* [What to do]
Find all lines in the listing that include the word "string", then copy them.

* [Task input]

+ + + + +

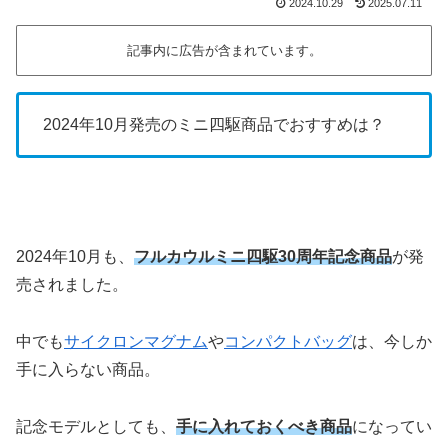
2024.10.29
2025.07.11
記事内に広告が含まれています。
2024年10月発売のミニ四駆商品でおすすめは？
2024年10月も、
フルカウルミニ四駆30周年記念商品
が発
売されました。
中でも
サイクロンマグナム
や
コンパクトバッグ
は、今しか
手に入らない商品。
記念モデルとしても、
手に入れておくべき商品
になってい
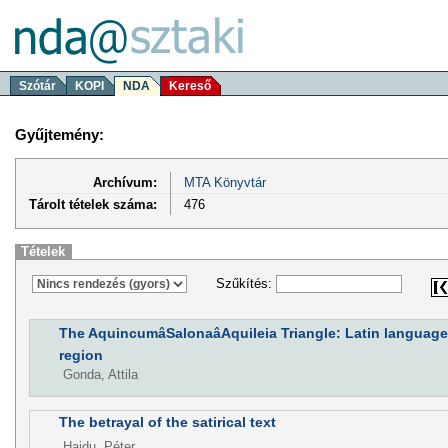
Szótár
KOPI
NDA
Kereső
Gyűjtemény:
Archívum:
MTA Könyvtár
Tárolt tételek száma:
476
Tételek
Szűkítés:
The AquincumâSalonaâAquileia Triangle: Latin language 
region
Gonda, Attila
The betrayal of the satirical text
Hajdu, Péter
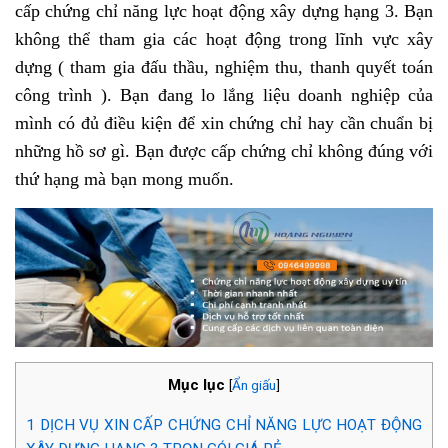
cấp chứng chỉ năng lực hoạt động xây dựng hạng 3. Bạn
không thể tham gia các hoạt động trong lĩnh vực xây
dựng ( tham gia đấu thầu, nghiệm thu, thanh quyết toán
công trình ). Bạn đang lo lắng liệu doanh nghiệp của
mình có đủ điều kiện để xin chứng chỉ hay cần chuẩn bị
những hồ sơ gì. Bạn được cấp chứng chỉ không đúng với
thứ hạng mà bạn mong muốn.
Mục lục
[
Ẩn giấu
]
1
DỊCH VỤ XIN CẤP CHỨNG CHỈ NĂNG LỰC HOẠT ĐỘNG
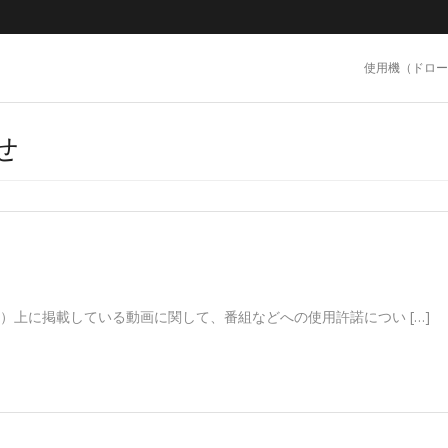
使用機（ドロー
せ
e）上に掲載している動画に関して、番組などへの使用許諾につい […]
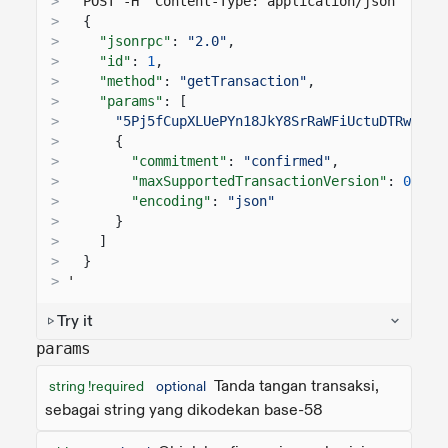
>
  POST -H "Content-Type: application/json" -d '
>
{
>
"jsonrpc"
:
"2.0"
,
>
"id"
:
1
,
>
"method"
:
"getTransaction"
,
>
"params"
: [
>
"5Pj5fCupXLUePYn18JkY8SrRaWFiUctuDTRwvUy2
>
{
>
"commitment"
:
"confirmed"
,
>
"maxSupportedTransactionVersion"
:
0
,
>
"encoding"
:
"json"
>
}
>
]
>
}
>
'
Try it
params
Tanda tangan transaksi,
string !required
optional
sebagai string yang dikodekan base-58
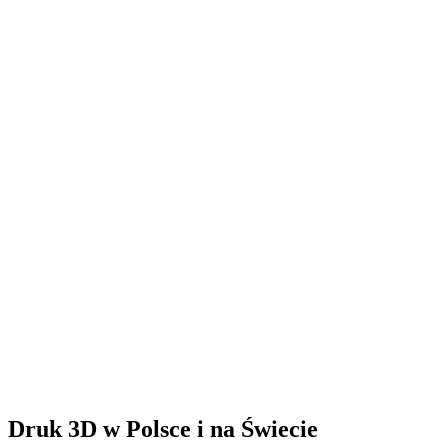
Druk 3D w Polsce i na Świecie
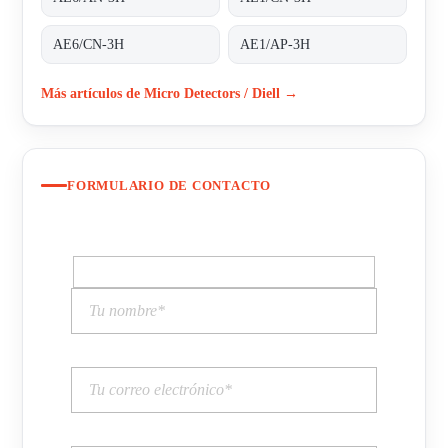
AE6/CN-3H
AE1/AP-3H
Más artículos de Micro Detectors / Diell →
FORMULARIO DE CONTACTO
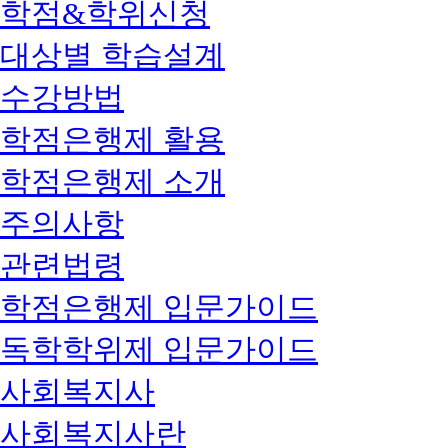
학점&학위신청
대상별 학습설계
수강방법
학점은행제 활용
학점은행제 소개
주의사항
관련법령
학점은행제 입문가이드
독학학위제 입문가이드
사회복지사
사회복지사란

+ + + + +

* [Output for this exercise]
string !required
sebagai string yang dikodekan base-58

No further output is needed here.